Longitudinal Designs: Panel studies and brand tracking over extended periods could examine how ambiguous messaging strategies influence brand relationship development and authenticity perceptions over time.

4.7. Conclusion

This systematic literature review resolves the longstanding ambiguity–authenticity paradox by demonstrating that ambiguous advertising can both enhance and undermine authenticity, depending on context, perceived intention, and consumer characteristics. The Dual Pathways to Authenticity Model provides the first integrated theoretical explanation for these divergent outcomes, offering a coherent framework that unites previously fragmented findings across marketing, linguistics, psychology, and communication.

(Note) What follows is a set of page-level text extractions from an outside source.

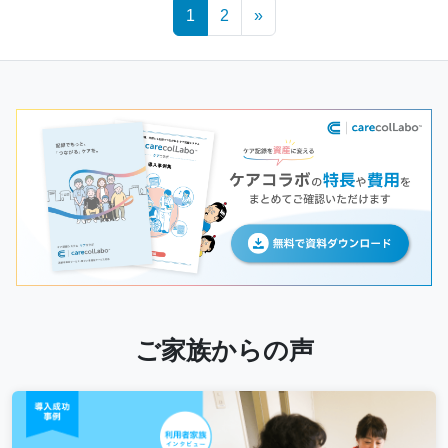
Posts
1
2
»
navigation
ご家族からの声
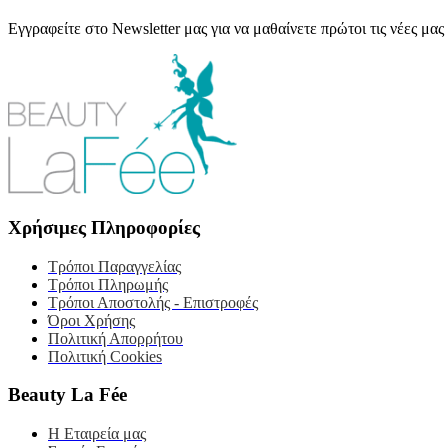
Εγγραφείτε στο Newsletter μας για να μαθαίνετε πρώτοι τις νέες μας
Χρήσιμες Πληροφορίες
Τρόποι Παραγγελίας
Τρόποι Πληρωμής
Τρόποι Αποστολής - Επιστροφές
Όροι Χρήσης
Πολιτική Απορρήτου
Πολιτική Cookies
Beauty La Fée
Η Εταιρεία μας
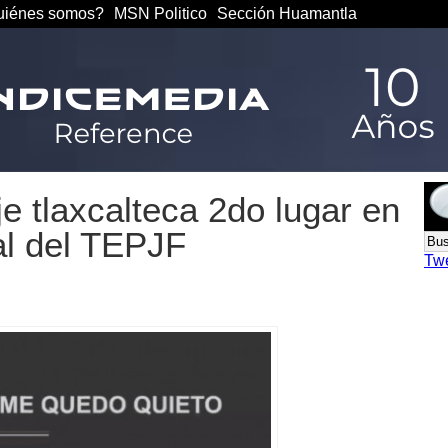
iénes somos?
MSN Politico
Sección Huamantla
e tlaxcalteca 2do lugar en
al del TEPJF
Tw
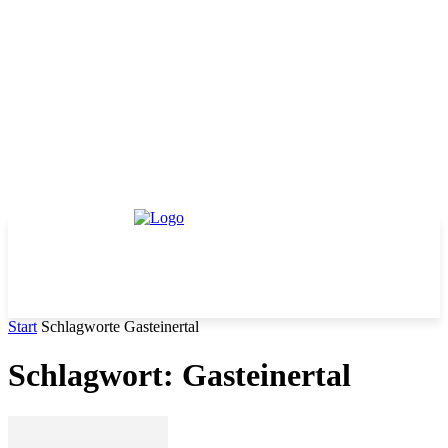
Start
Schlagworte
Gasteinertal
Schlagwort: Gasteinertal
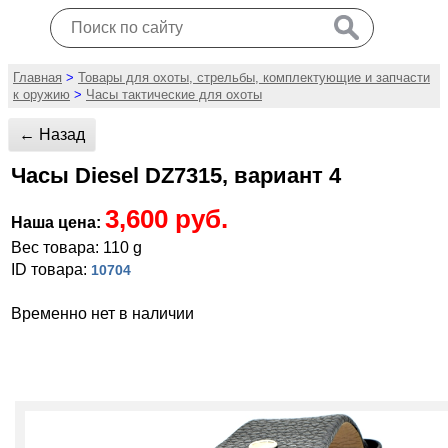
Главная
>
Товары для охоты, стрельбы, комплектующие и запчасти
к оружию
>
Часы тактические для охоты
← Назад
Часы Diesel DZ7315, вариант 4
3,600 руб.
Наша цена:
Вес товара: 110 g
ID товара:
10704
Временно нет в наличии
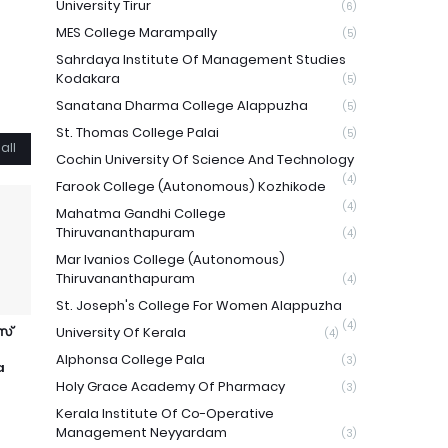
University Tirur
(6)
MES College Marampally
(5)
Sahrdaya Institute Of Management Studies
Kodakara
(5)
Sanatana Dharma College Alappuzha
(5)
St. Thomas College Palai
(5)
all
Cochin University Of Science And Technology
(4)
Farook College (Autonomous) Kozhikode
(4)
Mahatma Gandhi College
Thiruvananthapuram
(4)
Mar Ivanios College (Autonomous)
Thiruvananthapuram
(4)
St. Joseph's College For Women Alappuzha
(4)
സ്
University Of Kerala
(4)
Alphonsa College Pala
(3)
a
Holy Grace Academy Of Pharmacy
(3)
Kerala Institute Of Co-Operative
Management Neyyardam
(3)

By focusing on a final dataset composed exclusively of ambiguous-message studies, the review clarifies that authenticity does not arise solely from transparency or clarity. Instead, authenticity can emerge from interpretive freedom, depth, inclusiveness, and moral nuance—qualities often inherent in ambiguous communication. At the same time, ambiguity carries the risk of appearing evasive or deceptive, particularly in high-stakes or utilitarian contexts.

This review lays the conceptual foundation for future scholarship on linguistic creativity, consumer interpretation, and authenticity formation. By identifying the conditions under which ambiguity becomes a signal of depth rather than deception, the study advances both academic theory and practical understanding of one of advertising’s most complex rhetorical tools.